I have a Raspberry Pi 4B set up as a print server, so it has to run 24/7. But it irks me that it’s mostly idling.
I’d move my website to it, but I don’t want to deal with it being open to the internet. The same goes for an e-mail server.
I was also thinking of running a Minecraft server on it. (Being able to play on the same world from different devices is kinda cool.) Alas, my RPi only has 4 GiBs of RAM. I worry that such a load would interfere with the print server.
Any ideas what I could run on it?
I use an adblocker on both my PC and my phone. Does a Pi-hole have many advantages over that?
PiHole is DNS based ad blocking and local DNS for everything on your network. So, even things that can’t run their own adblocker.
So it can block ads in Google Chrome on my moms phone? Then I’ll have to figure out how to set it up!
Do you often run into issues when blocking traffic like this? I can imagine some software (i.e. Samsung’s or Google’s bloatware) kicking up a fuss.
Sometimes I’ve found a site that gets partially blocked and causes a fuss. There’s an option to allowlist domain(s).
Also, some sites try to use ad domains to serve legit traffic, and some use legit domains to serve ads, so it’s not perfect, but it works pretty darn well overall.

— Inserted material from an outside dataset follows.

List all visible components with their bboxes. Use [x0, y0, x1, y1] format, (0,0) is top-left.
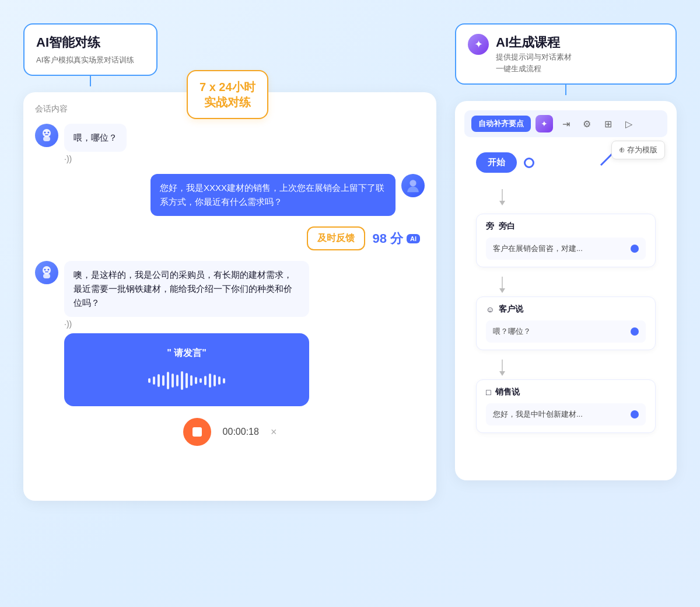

Depends on the level of block lists you add. The defaults are pretty sane and it doesn’t need any configuration, you configure your router to use it
Running those adblockers on your devices is extremely insecure. They register as a VPN and intercept HTTPS traffic. They decrypt the encrypted traffic, filter it, and encrypt again meaning all your communications are signed by this single app’s certificate. Not to mention any vulnerability would wreak havoc.
https://grapheneos.org/faq#ad-blocking-apps
One major advantage is that on the domestic TV channels here in the UK which have ad breaks (essentially all of them except the BBC) it removes the ads altogether and the programmes run seamlessly from the part before the ad break into the part after. I still smile every time it happens!
That sounds cool as heck! But I am very confused about how television broadcasting works in the UK. This only works with some sort of over-the-internet TV, right?
Yes, that’s right. It would only work with TV over the internet and not with a digital signal transmitted direct to the TV via aerial.